Concurrency & Async
*******************

.. currentmodule:: apsw

How SQLite concurrency works
----------------------------

Each connection has a lock (`mutex
<https://en.wikipedia.org/wiki/Lock_(computer_science)>`__) to protect
the SQLite data structure.  It is acquired on a call into the
connection, and released on return of the call. The mutex can be
acquired more times in the same thread, allowing nested calls, but
cannot be acquired outside of the thread until the top level call in
the original thread completes.

This means you cannot get more concurrency per connection by using
additional threads, although SQLite can do so internally (`pragma
threads <https://www.sqlite.org/pragma.html#pragma_threads>`__) such
as for sorting.  You can get concurrency with multiple connections.

SQLite is inherently synchronous due to being written in C and using
the C stack.

How Python concurrency works
----------------------------

GIL (usual operation)

    A single lock (global interpreter lock) protects all Python data
    structures.  It can only be held by one thread at a time.  By
    default it will switch the active thread every 5ms (200 times a
    second), with the operating system scheduler choosing which thread
    runs next.

    The GIL can be released by C code when not using Python data
    structures to allow Python code in other threads to run.  This is
    done during I/O and database operations etc.

Free threaded (Python 3.14+)

    Each Python data structure gets its own lock.  C code has to
    acquire and release the locks on individual Python objects being
    used, which allows code in other threads to run providing they are
    not using the same objects.

    The extra locking can result in around a 50% performance hit
    versus the single global lock in a single thread.  The operating
    system scheduler can run all the threads at the same time.

Async

    async is a language level concurrency mechanism, contrasted with
    the traditional library mechanism in :mod:`concurrent.futures`.
    It is done with the :code:`async` and :code:`await` keywords.

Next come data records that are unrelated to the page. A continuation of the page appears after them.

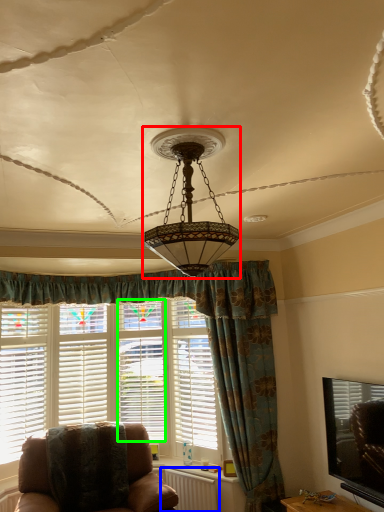 Question: Which object is the closest to the lamp (highlighted by a red box)? Choose among these: radiator (highlighted by a blue box) or shutter (highlighted by a green box).

Choices:
 (A) radiator
 (B) shutter

Answer: (B) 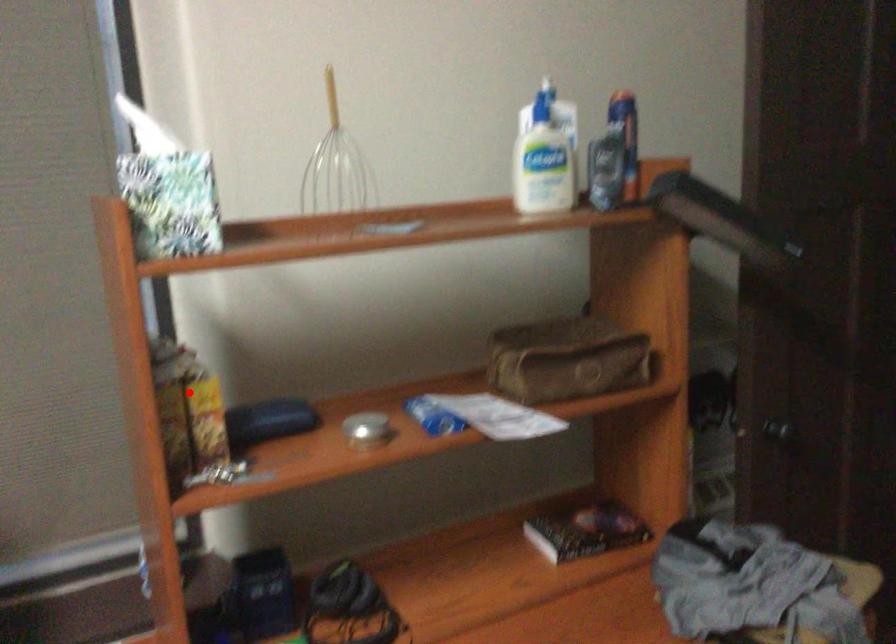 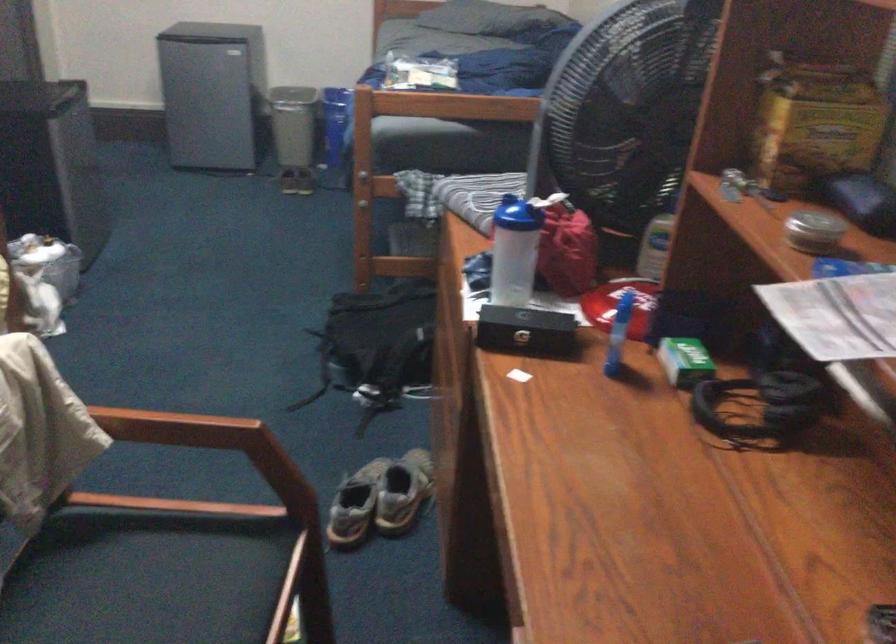 Find the pixel in the second image that matches the highlighted location in the first image.

(814, 124) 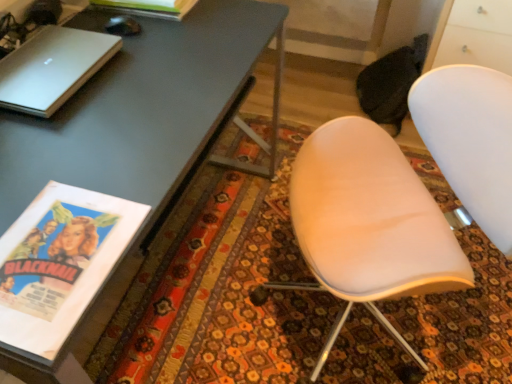 Locate an element on the screen. The image size is (512, 384). free space to the back side of black glossy mouse at upper left is located at coordinates (131, 17). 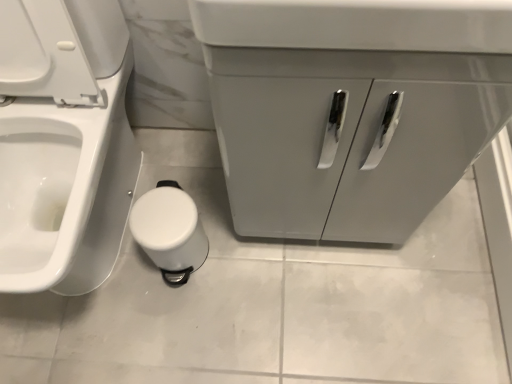 Question: Is matte gray cabinet at center oriented away from white glossy toilet at lower left?

Choices:
 (A) no
 (B) yes

Answer: (A)

Question: Is matte gray cabinet at center shorter than white glossy toilet at lower left?

Choices:
 (A) yes
 (B) no

Answer: (A)

Question: Can you confirm if matte gray cabinet at center is taller than white glossy toilet at lower left?

Choices:
 (A) no
 (B) yes

Answer: (A)

Question: Considering the relative sizes of matte gray cabinet at center and white glossy toilet at lower left in the image provided, is matte gray cabinet at center wider than white glossy toilet at lower left?

Choices:
 (A) yes
 (B) no

Answer: (B)

Question: From the image's perspective, is matte gray cabinet at center above white glossy toilet at lower left?

Choices:
 (A) no
 (B) yes

Answer: (B)

Question: Considering the positions of white plastic toilet paper at lower center and white glossy toilet at lower left in the image, is white plastic toilet paper at lower center taller or shorter than white glossy toilet at lower left?

Choices:
 (A) short
 (B) tall

Answer: (A)

Question: From the image's perspective, is white plastic toilet paper at lower center above or below white glossy toilet at lower left?

Choices:
 (A) below
 (B) above

Answer: (A)

Question: Is white plastic toilet paper at lower center wider or thinner than white glossy toilet at lower left?

Choices:
 (A) wide
 (B) thin

Answer: (B)

Question: Is white plastic toilet paper at lower center to the left or to the right of white glossy toilet at lower left in the image?

Choices:
 (A) right
 (B) left

Answer: (A)

Question: Does point (254, 64) appear closer or farther from the camera than point (181, 210)?

Choices:
 (A) closer
 (B) farther

Answer: (A)

Question: From the image's perspective, is matte gray cabinet at center located above or below white plastic toilet paper at lower center?

Choices:
 (A) above
 (B) below

Answer: (A)

Question: Is matte gray cabinet at center taller or shorter than white plastic toilet paper at lower center?

Choices:
 (A) tall
 (B) short

Answer: (A)

Question: Is matte gray cabinet at center inside or outside of white plastic toilet paper at lower center?

Choices:
 (A) outside
 (B) inside

Answer: (A)

Question: From a real-world perspective, relative to matte gray cabinet at center, is white glossy toilet at lower left vertically above or below?

Choices:
 (A) below
 (B) above

Answer: (B)

Question: From their relative heights in the image, would you say white glossy toilet at lower left is taller or shorter than matte gray cabinet at center?

Choices:
 (A) tall
 (B) short

Answer: (A) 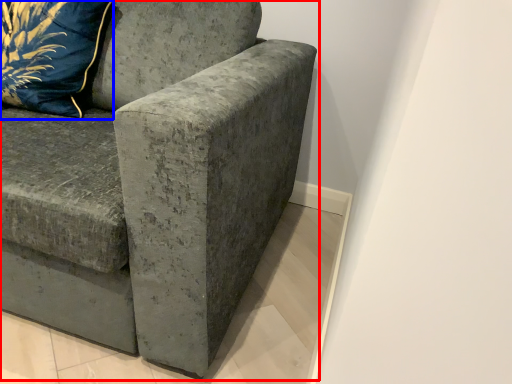 Question: Which object is further to the camera taking this photo, studio couch (highlighted by a red box) or pillow (highlighted by a blue box)?

Choices:
 (A) studio couch
 (B) pillow

Answer: (B) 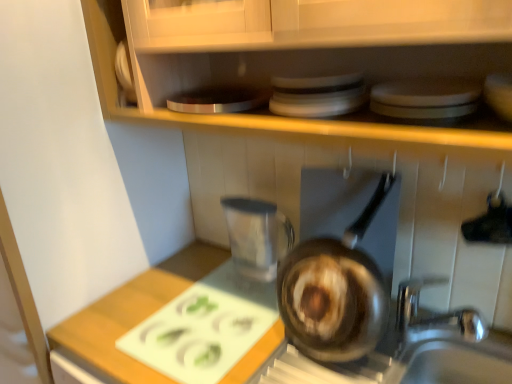 Question: From a real-world perspective, is shiny brown frying pan at center positioned under white cutting board at center based on gravity?

Choices:
 (A) yes
 (B) no

Answer: (B)

Question: Can you confirm if shiny brown frying pan at center is wider than white cutting board at center?

Choices:
 (A) no
 (B) yes

Answer: (A)

Question: From the image's perspective, does shiny brown frying pan at center appear lower than white cutting board at center?

Choices:
 (A) yes
 (B) no

Answer: (B)

Question: Would you say white cutting board at center is part of shiny brown frying pan at center's contents?

Choices:
 (A) yes
 (B) no

Answer: (B)

Question: Are shiny brown frying pan at center and white cutting board at center far apart?

Choices:
 (A) no
 (B) yes

Answer: (A)

Question: From their relative heights in the image, would you say shiny brown frying pan at center is taller or shorter than white cutting board at center?

Choices:
 (A) tall
 (B) short

Answer: (A)

Question: Is shiny brown frying pan at center inside or outside of white cutting board at center?

Choices:
 (A) inside
 (B) outside

Answer: (B)

Question: From the image's perspective, is shiny brown frying pan at center located above or below white cutting board at center?

Choices:
 (A) above
 (B) below

Answer: (A)

Question: Based on their sizes in the image, would you say shiny brown frying pan at center is bigger or smaller than white cutting board at center?

Choices:
 (A) big
 (B) small

Answer: (A)

Question: Which is correct: shiny brown frying pan at center is inside white glossy plates at upper center, or outside of it?

Choices:
 (A) inside
 (B) outside

Answer: (B)

Question: From the image's perspective, relative to white glossy plates at upper center, is shiny brown frying pan at center above or below?

Choices:
 (A) above
 (B) below

Answer: (B)

Question: Is shiny brown frying pan at center in front of or behind white glossy plates at upper center in the image?

Choices:
 (A) behind
 (B) front

Answer: (A)

Question: From a real-world perspective, is shiny brown frying pan at center physically located above or below white glossy plates at upper center?

Choices:
 (A) below
 (B) above

Answer: (A)

Question: In terms of height, does white glossy plates at upper center look taller or shorter compared to shiny brown frying pan at center?

Choices:
 (A) short
 (B) tall

Answer: (A)

Question: Is white glossy plates at upper center wider or thinner than shiny brown frying pan at center?

Choices:
 (A) thin
 (B) wide

Answer: (B) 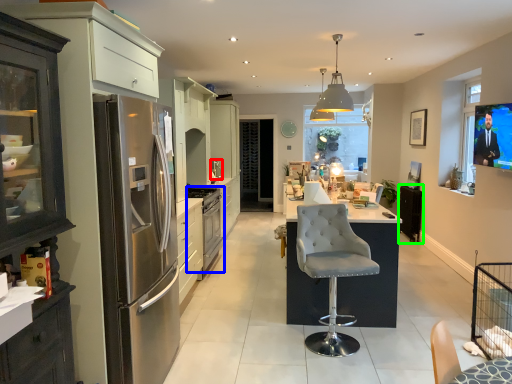 Question: Which object is positioned closest to appliance (highlighted by a red box)? Select from kitchen appliance (highlighted by a blue box) and appliance (highlighted by a green box).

    An event loop does fine grained management of multiple tasks
    as their results become available, timeouts, cancellations,
    task groups etc, with the tasks cooperatively defining the
    points at which they can switch.  There is typically a 50%
    hit to throughput, but latencies and time to complete are
    far more uniform.

    An async framework like :mod:`asyncio` or `trio
    <https://trio.readthedocs.io>`__ runs the event loop and chooses
    which code to run next.

How APSW works
--------------

GIL (usual operation)

   The GIL protects APSW Python objects.  When making a SQLite call,
   the GIL is released and SQLite acquires its connection  mutex.
   This means other Python code can run concurrently with SQLite
   connections.  APSW is thread safe in that you can use any thread to
   make any call on any object, due to the GIL protection.

Free threaded

   APSW has not yet been updated.  (:issue:`568`)  It requires
   extensive code changes to lock all APSW objects (connections,
   cursors, backups etc) as well as inputs and outputs such as lists
   for executemany.

   A free threaded build is available on pypi, but loading the module
   will re-enable GIL.  You can use :code:`-X nogil` when starting Python
   and that won't happen, but you can get crashes if you use the same
   objects and inputs concurrently across threads, especially if
   making concurrent modifications.

Async

    APSW fully supports async operation.  This is done by running each
    connection in its own dedicated worker thread.  Calls made in the
    event loop get forwarded to the worker thread, and the results can
    then be awaited.

    **All** callbacks such as user defined functions, virtual tables,
    various hooks, VFS etc can be async functions.  The async function
    (coroutine) is forwarded from the worker thread back to the event
    loop with the worker thread blocked until getting a result back.

.. _async_usage:

Async usage
-----------

APSW async usage has been developed and tested with :mod:`asyncio`,
|trio|, and |anyio| with asyncio and trio event loops.
This includes cancellations and deadlines/timeouts.  There is a
controller interface (described below) providing event loop
integration, or you can write/adapt your own if you have more
specialised needs, or a different async framework.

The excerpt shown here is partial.